_WORK ORDER_. Omit every picture, then give all the entries again exactly.

Entries taken from a collection

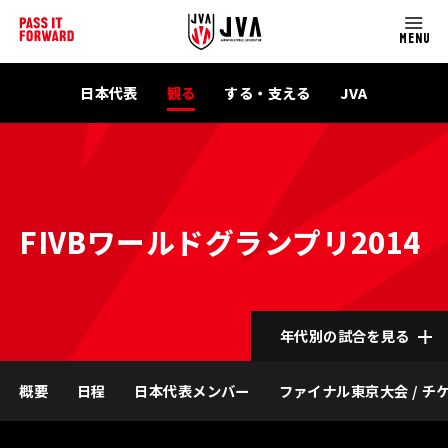
MENU
日本代表
観る
する・支える
JVA
FIVBワールドグランプリ2014
年代別の試合を見る
概要
日程
日本代表メンバー
ファイナル東京大会 / チ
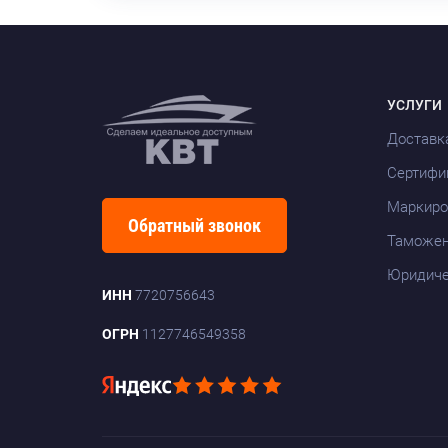
УСЛУГИ
Доставк
Сертифи
Маркиро
Обратный звонок
Таможен
Юридиче
ИНН
7720756643
ОГРН
1127746549358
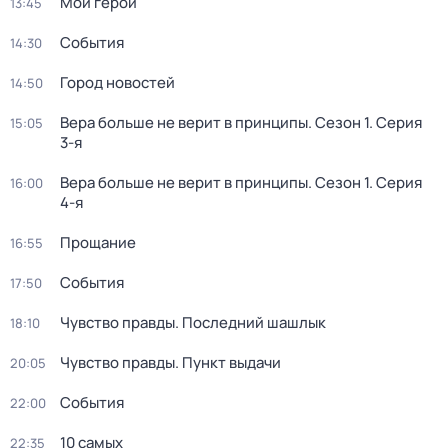
Мой герой
13:45
События
14:30
Город новостей
14:50
Вера больше не верит в принципы
. Сезон 1
. Серия
15:05
3-я
Вера больше не верит в принципы
. Сезон 1
. Серия
16:00
4-я
Прощание
16:55
События
17:50
Чувство правды. Последний шашлык
18:10
Чувство правды. Пункт выдачи
20:05
События
22:00
10 самых
22:35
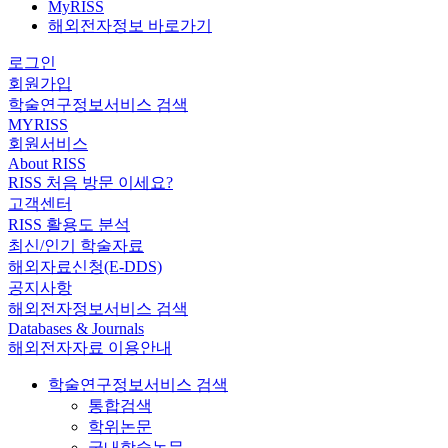
MyRISS
해외전자정보 바로가기
로그인
회원가입
학술연구정보서비스 검색
MYRISS
회원서비스
About RISS
RISS 처음 방문 이세요?
고객센터
RISS 활용도 분석
최신/인기 학술자료
해외자료신청(E-DDS)
공지사항
해외전자정보서비스 검색
Databases & Journals
해외전자자료 이용안내
학술연구정보서비스 검색
통합검색
학위논문
국내학술논문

_RESPONSE_.
MENU
日本代表
観る
する・支える
JVA
FIVBワールドグランプリ2014
年代別の試合を見る
概要
日程
日本代表メンバー
ファイナル東京大会 / チ
УСЛУГИ
Доставк
Сертифи
Маркиро
Обратный звонок
Таможен
Юридиче
ИНН
7720756643
ОГРН
1127746549358
Мой герой
13:45
События
14:30
Город новостей
14:50
Вера больше не верит в принципы
. Сезон 1
. Серия
15:05
3-я
Вера больше не верит в принципы
. Сезон 1
. Серия
16:00
4-я
Прощание
16:55
События
17:50
Чувство правды. Последний шашлык
18:10
Чувство правды. Пункт выдачи
20:05
События
22:00
10 самых
22:35
MyRISS
해외전자정보 바로가기
로그인
회원가입
학술연구정보서비스 검색
MYRISS
회원서비스
About RISS
RISS 처음 방문 이세요?
고객센터
RISS 활용도 분석
최신/인기 학술자료
해외자료신청(E-DDS)
공지사항
해외전자정보서비스 검색
Databases & Journals
해외전자자료 이용안내
학술연구정보서비스 검색
통합검색
학위논문
국내학술논문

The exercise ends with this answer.